E-commerce provisions important in India’s withdrawal from the RCEP
November 19, 2019: Kanksshi Agarwal, a policy and political researcher based in Delhi, has analysed the role that e-commerce provisions in the Regional Comprehensive Economic Partnership (RCEP) have played in India’s decision to withdraw from the agreement.
Agarwal emphasises the importance of e-commerce for developing countries. She argues that e-commerce can help to address the global economic divide but warns that developing countries require the flexibility to develop their own regulatory frameworks, which facilitate their digital industrialisation and ensure they are not locked out of the digital economy.

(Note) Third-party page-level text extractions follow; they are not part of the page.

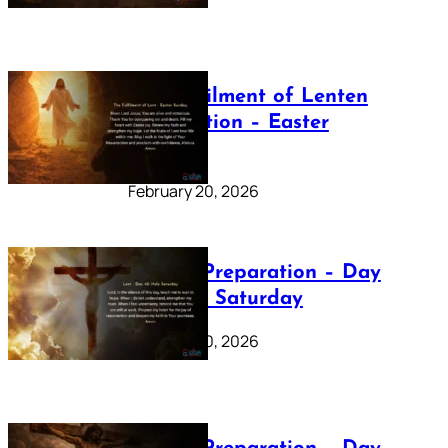
The Fulfilment of Lenten
Preparation – Easter
Sunday
February 20, 2026
Lenten Preparation – Day
40: Holy Saturday
February 20, 2026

However, Agarwal suggests that the leaked terms of reference for the RCEP working group on E-commerce shows that the proposed model for e-commerce in the RCEP is similar to the Trans-Pacific Partnership Agreement (TPP-11) and would be of most benefit to China’s big tech companies rather than other developing country members of the RCEP, including India,
Agarwal suggests that disagreement between India and other RCEP countries relates to:
- The prohibition on national requirement to mandate storage and processing of data locally
- The Cross-border transfer of information
- Online consumer protection and personal data protection
She points to contradictions between RCEP provisions and pending domestic legislation in India, including the 2018 Draft Personal Data Protection Bill, which if passed would mandate data localisation for e-commerce entities and service providers and the draft national e-commerce policy which could restrict cross border data flows.